TASK GOAL. I need the number of lines in the listing below that contain "English", and only that number.
——
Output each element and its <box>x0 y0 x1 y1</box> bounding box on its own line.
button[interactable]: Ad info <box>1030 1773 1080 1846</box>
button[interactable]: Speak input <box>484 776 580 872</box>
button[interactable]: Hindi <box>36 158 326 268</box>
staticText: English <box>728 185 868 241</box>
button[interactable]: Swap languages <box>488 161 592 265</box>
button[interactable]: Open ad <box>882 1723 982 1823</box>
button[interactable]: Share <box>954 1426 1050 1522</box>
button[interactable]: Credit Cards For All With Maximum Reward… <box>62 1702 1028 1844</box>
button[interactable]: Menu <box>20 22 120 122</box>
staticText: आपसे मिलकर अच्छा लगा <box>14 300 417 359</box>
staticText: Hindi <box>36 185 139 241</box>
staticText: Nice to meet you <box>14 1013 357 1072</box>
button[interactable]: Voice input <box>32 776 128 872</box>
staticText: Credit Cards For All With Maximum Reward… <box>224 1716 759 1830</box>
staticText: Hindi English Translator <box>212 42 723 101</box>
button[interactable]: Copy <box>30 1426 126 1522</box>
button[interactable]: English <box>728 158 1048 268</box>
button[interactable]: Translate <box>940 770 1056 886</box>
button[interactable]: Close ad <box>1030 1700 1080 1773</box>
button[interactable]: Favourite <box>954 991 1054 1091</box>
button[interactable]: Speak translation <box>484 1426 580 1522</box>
——
SOLUTION TO THIS PROBLEM. 3